April 5, 2012 -- The 12-year-old was like any boy his age, playing video games on Xbox LIVE, when prosecutors say he met a predator, Richard Kretovic of Greece, N.Y.
The two chatted using their gaming consoles for three months when Kretovic persuaded the boy to come to his house where court records say he was subjected to repeated sexual abuse.
"We have seen dangerous people use gaming platforms to lure unsuspecting children," said District Attorney Sandra Doorley in Monroe County, N..Y., whose office prosecuted Kretovic. He has pleaded guilty and is awaiting sentencing.
New York State Attorney General Eric Schneiderman said it's too easy for sexual predators to use voice and text chat functions in online gaming services to lure underage victims.
"The level of interaction among the players is just astonishing," Schneiderman said. "It is a really dangerous vehicle for people who would abuse this process."
Operation Game Over Takes Pedophiles Out of the Online Game
In what Schneiderman's office called "Operation Game Over," Microsoft, Sony, Disney Interactive Media Group, Electronic Arts and other gaming companies agreed to shut down the accounts of more than 3,500 registered sex offenders in New York.
"By leveraging the online identity information all registered sex offenders are required to provide we are able to help reduce potentially harmful situations," said Microsoft Vice President Rich Wallis.
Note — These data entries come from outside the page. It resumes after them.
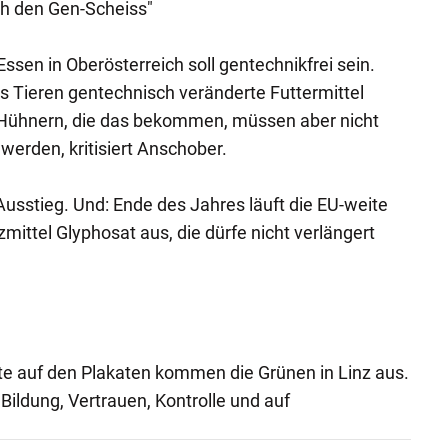
ch den Gen-Scheiss"
Essen in Oberösterreich soll gentechnikfrei sein.
ass Tieren gentechnisch veränderte Futtermittel
Hühnern, die das bekommen, müssen aber nicht
erden, kritisiert Anschober.
Ausstieg. Und: Ende des Jahres läuft die EU-weite
ittel Glyphosat aus, die dürfe nicht verlängert
e auf den Plakaten kommen die Grünen in Linz aus.
Bildung, Vertrauen, Kontrolle und auf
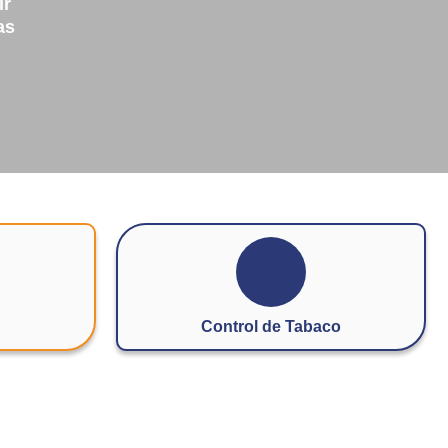
ir
as
Control de Tabaco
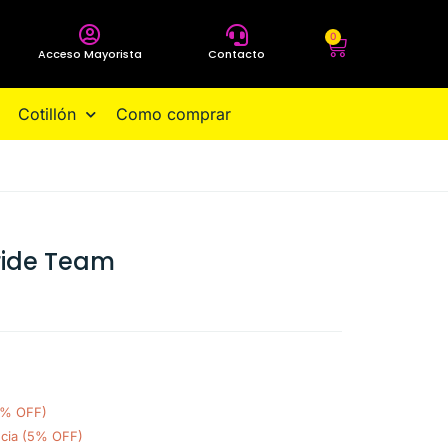
0
Acceso Mayorista
Contacto
Cotillón
Como comprar
ride Team
0% OFF)
ncia (5% OFF)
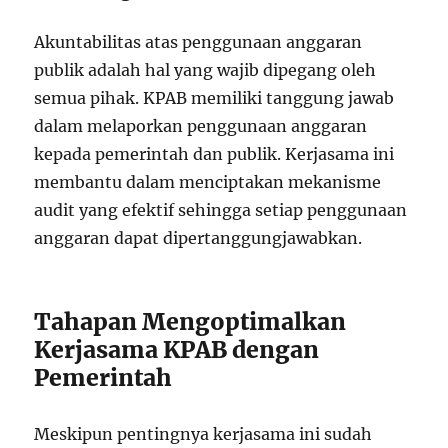
Akuntabilitas atas penggunaan anggaran
publik adalah hal yang wajib dipegang oleh
semua pihak. KPAB memiliki tanggung jawab
dalam melaporkan penggunaan anggaran
kepada pemerintah dan publik. Kerjasama ini
membantu dalam menciptakan mekanisme
audit yang efektif sehingga setiap penggunaan
anggaran dapat dipertanggungjawabkan.
Tahapan Mengoptimalkan
Kerjasama KPAB dengan
Pemerintah
Meskipun pentingnya kerjasama ini sudah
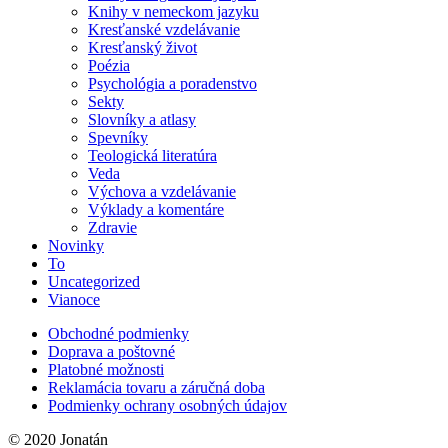
Knihy v nemeckom jazyku
Kresťanské vzdelávanie
Kresťanský život
Poézia
Psychológia a poradenstvo
Sekty
Slovníky a atlasy
Spevníky
Teologická literatúra
Veda
Výchova a vzdelávanie
Výklady a komentáre
Zdravie
Novinky
To
Uncategorized
Vianoce
Obchodné podmienky
Doprava a poštovné
Platobné možnosti
Reklamácia tovaru a záručná doba
Podmienky ochrany osobných údajov
© 2020 Jonatán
This is the first such purge in the country and Schneiderman hopes other states follow suit.
"We have to be vigilant in this area because online gaming is not just a digital playground. It has the potential to be a 21st century crime scene," he said.
The Pew Research Center has found 97 percent of young people ages 12-17 play some form of video games. More than a quarter of them play online with people they don't know.
"What better place could there be to find unsuspecting children and teens at their most vulnerable than when they're playing games in their own homes," said Laura Ahearn, executive director of Parents for Megan's Law. "Even the most vigilant parent may never know their child could be gaming and chatting with a registered sex offender."
The attorney general advises parents to choose games that are age-appropriate; use a game console's parental controls, keep the console in a public area of the home and talk to kids about protecting identifying information.